Ermes, che era andato personalmente a chiedere allo zio se volesse accettare l'incontro con quella donna, restò impassibile, ma disse: "Credo che stiate facendo un errore, a trattarla a questo modo."

Il Moro sbuffò e poi, occhieggiando oltre al nipote, quasi a controllare che alle sue spalle non vi fosse la lamentosa vedova di Gian Galeazzo, gli fece segno di avvicinarsi.

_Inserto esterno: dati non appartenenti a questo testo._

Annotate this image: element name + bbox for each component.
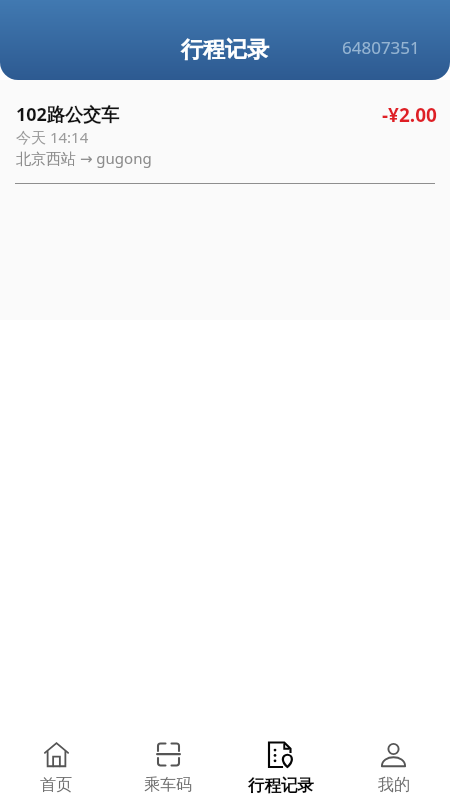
staticText: 64807351 bbox=[342, 36, 420, 59]
button[interactable]: Profile bbox=[337, 715, 450, 800]
staticText: 我的 bbox=[378, 775, 410, 795]
staticText: 首页 bbox=[40, 775, 72, 795]
staticText: 行程记录 bbox=[181, 36, 269, 64]
staticText: 今天 14:14 bbox=[16, 127, 89, 147]
staticText: 102路公交车 bbox=[16, 102, 119, 127]
button[interactable]: Home bbox=[0, 715, 112, 800]
button[interactable]: Ride code bbox=[112, 715, 224, 800]
button[interactable]: 102路公交车 bbox=[0, 80, 450, 184]
staticText: 乘车码 bbox=[144, 775, 192, 795]
staticText: 行程记录 bbox=[248, 775, 314, 796]
button[interactable]: Trip records bbox=[224, 715, 337, 800]
staticText: -¥2.00 bbox=[382, 102, 437, 128]
staticText: 北京西站 → gugong bbox=[16, 148, 152, 168]
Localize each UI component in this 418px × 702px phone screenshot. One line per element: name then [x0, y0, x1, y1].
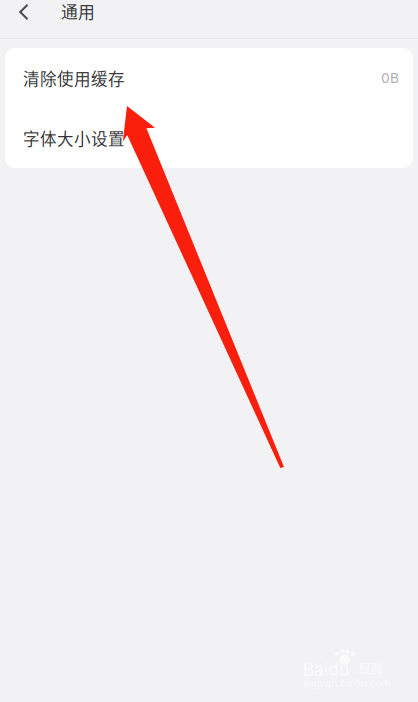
staticText: Baidu [303, 659, 349, 680]
button[interactable]: Back [0, 0, 49, 24]
button[interactable]: 字体大小设置 [5, 108, 413, 168]
button[interactable]: 清除使用缓存 [5, 48, 413, 108]
staticText: 0B [381, 70, 399, 86]
staticText: 字体大小设置 [23, 126, 125, 150]
staticText: 通用 [61, 0, 95, 23]
staticText: 清除使用缓存 [23, 66, 125, 90]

Questi si richiuse la porta alle spalle e si avvicinò al Duca, le mani dietro la schiena, gli occhi piccoli che indagavano il profilo dello zio. Non ci voleva molto, per capire quanto fosse sconvolto.

"Guarda. Guarda!" gli disse, lanciando verso di lui, sul tavolo, alcune lettere: "Giudica tu! Dimmi tu! Io che dovrei fare secondo loro? Sono un uomo, non un polipo, ho solo due braccia e non posso occuparmi di tutti quanti!"

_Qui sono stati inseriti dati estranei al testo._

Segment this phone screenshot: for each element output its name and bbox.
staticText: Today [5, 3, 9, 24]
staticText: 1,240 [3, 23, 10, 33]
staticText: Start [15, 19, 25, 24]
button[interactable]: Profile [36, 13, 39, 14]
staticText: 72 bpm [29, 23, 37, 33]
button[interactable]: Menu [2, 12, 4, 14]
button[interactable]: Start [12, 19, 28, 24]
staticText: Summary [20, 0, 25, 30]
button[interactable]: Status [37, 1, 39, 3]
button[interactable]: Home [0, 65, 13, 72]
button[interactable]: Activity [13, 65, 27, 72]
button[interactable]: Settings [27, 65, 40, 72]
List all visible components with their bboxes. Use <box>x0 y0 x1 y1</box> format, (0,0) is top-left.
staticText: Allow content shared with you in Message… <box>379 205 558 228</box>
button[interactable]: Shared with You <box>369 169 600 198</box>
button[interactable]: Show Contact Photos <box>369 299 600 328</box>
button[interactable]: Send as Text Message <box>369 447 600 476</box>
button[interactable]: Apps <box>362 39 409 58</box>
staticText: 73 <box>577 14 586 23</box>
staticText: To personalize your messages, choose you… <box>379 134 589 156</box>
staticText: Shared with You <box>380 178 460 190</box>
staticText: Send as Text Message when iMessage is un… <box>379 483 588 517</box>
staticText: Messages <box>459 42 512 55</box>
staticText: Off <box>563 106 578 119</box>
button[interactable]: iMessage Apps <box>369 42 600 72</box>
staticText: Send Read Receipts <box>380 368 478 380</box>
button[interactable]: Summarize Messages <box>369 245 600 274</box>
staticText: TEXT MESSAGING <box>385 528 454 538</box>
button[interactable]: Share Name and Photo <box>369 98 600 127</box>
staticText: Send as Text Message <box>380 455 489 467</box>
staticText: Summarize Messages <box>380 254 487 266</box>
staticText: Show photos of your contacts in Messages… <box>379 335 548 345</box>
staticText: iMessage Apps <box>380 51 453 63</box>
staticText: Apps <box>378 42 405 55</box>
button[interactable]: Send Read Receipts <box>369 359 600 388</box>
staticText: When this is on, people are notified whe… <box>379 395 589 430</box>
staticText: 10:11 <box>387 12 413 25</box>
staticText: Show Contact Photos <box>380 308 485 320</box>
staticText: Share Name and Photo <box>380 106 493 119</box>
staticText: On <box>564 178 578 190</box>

Ermes, con una calma che il Moro gli aveva sempre invidiato, si sedette tranquillo davanti a lui, analizzando una missiva per volta, facendo una breve espressione di comprensione man mano che ne accantonava una.

Quando finalmente le ebbe lette tutte, Ludovico esclamò: "Orfeo mi dice di prendermi in casa quel dannato Baldraccani, di trovare una condotta per Tiberti, di accettare le richieste che mia nipote fa per suo figlio! Mi chiede perfino di permettere a lei e a non so più quanti dei suoi di venire direttamente qui, a Milano, a mettere le tende e a levarle chissà quanto! E io come potrei fare tutto questo, inimicandomi il papa?!"

L'altro Sforza annuì appena, riprendendo tra le mani il messaggio con cui Ascanio Sforza metteva a parte i suoi parenti di Milano di quanto deciso da Alessandro VI, sostenendo che fosse questione di giorni, prima che la notifica 'ufficiale e piombata' arrivasse anche a Caterina.

"C'è da dire che se voi l'aiutaste, probabilmente il papa ci penserebbe due volte, prima di attaccarla militarmente." fece notare Ermes, per quanto ne fosse convinto solo in parte.

Non vedeva sua sorella da anni, quasi non ne ricordava il viso, ma in quel frangente non poteva che sentirsi legato a lei. Avevano per metà lo stesso sangue e in lei, nei suoi atteggiamenti ostinati e indipendenti, lui rivedeva tanti tratti del loro padre, della loro nonna, di tutti quei parenti così vicini eppure così sconosciuti di cui gli avevano parlato fin da piccolo.

"Tu parli e basta, non hai idea di come sia la realtà." rimbeccò il Moro, lo stomaco che veniva percorso da un crampo, mentre pensava alla sua situazione: "Il re di Francia minaccia di mettere Milano a ferro e fuoco, pur di strapparmela. E il figlio del papa è ai suoi piedi. Tra me e mia nipote, come potremmo vincere contro di loro?"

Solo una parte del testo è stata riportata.